What is expected
What are the lines from the one with "Settembre 2025" through the end of the records below, written out exactly and without the pictures?
(Beginning of Records shown)
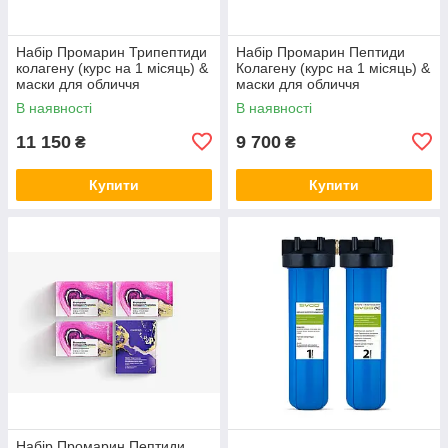
Набір Промарин Трипептиди
Набір Промарин Пептиди
колагену (курс на 1 місяць) &
Колагену (курс на 1 місяць) &
маски для обличчя
маски для обличчя
біоцелюлозні Skin Harmony
біоцелюлозні Hydro Boost (5
В наявності
В наявності
(5 саше)
саше)
11 150
9 700
₴
₴
Купити
Купити
Набір Промарин Пептиди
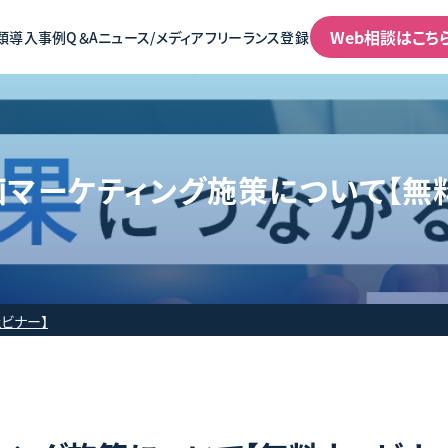
Web相談はこち
類
導入事例
Q＆A
ニュース/メディア
フリーランス登録
マーケティング施策について【無
ビナー】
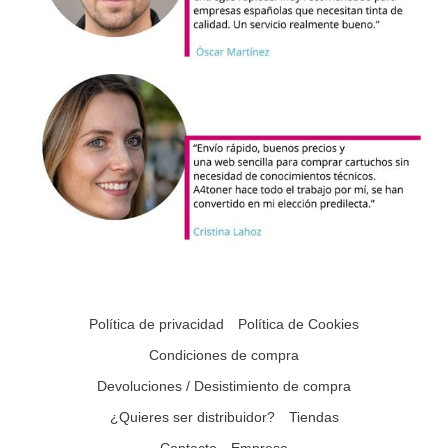
Política de privacidad
Política de Cookies
Condiciones de compra
Devoluciones / Desistimiento de compra
¿Quieres ser distribuidor?
Tiendas
Contacto
Empresa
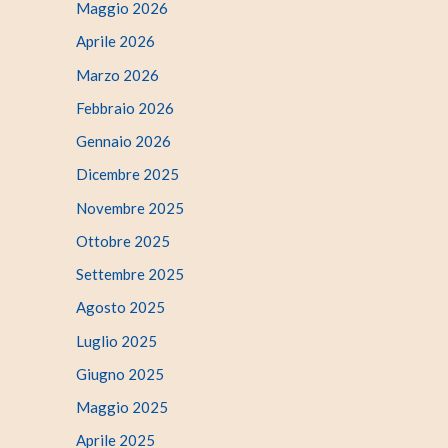
Maggio 2026
Aprile 2026
Marzo 2026
Febbraio 2026
Gennaio 2026
Dicembre 2025
Novembre 2025
Ottobre 2025
Settembre 2025
Agosto 2025
Luglio 2025
Giugno 2025
Maggio 2025
Aprile 2025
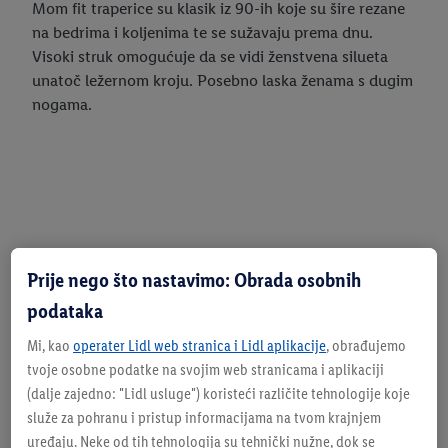
Mom fit traperice su klasik iz 90-ih koje su šire rezane
na bedrima i koljenima te se sužavaju prema dnu.
Visoki struk omogućuje da se vidi ženstvena silueta
unatoč ležernom kroju. Posebno laska ženama s dugim
nogama.
Prije nego što nastavimo: Obrada osobnih
podataka
Mi, kao
operater Lidl web stranica i Lidl aplikacije
, obrađujemo
tvoje osobne podatke na svojim web stranicama i aplikaciji
(dalje zajedno: "
Lidl usluge
") koristeći različite tehnologije koje
služe za pohranu i pristup informacijama na tvom krajnjem
uređaju. Neke od tih tehnologija su tehnički nužne, dok se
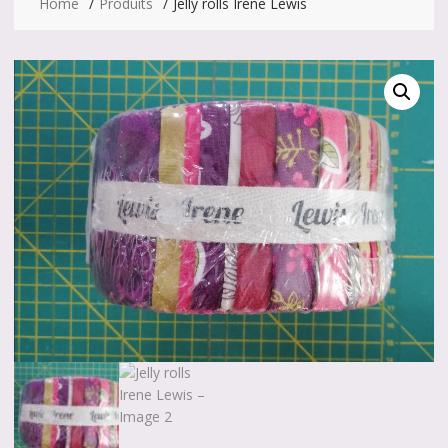
Home
Produits
Jelly rolls Irene Lewis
(End of Records shown)
Exercise result
Settembre 2025
Agosto 2025
Luglio 2025
Giugno 2025
Maggio 2025
Aprile 2025
Mom fit traperice su klasik iz 90-ih koje su šire rezane
na bedrima i koljenima te se sužavaju prema dnu.
Visoki struk omogućuje da se vidi ženstvena silueta
unatoč ležernom kroju. Posebno laska ženama s dugim
nogama.
Prije nego što nastavimo: Obrada osobnih
podataka
Mi, kao
operater Lidl web stranica i Lidl aplikacije
, obrađujemo
tvoje osobne podatke na svojim web stranicama i aplikaciji
(dalje zajedno: "
Lidl usluge
") koristeći različite tehnologije koje
služe za pohranu i pristup informacijama na tvom krajnjem
uređaju. Neke od tih tehnologija su tehnički nužne, dok se
Home
Produits
Jelly rolls Irene Lewis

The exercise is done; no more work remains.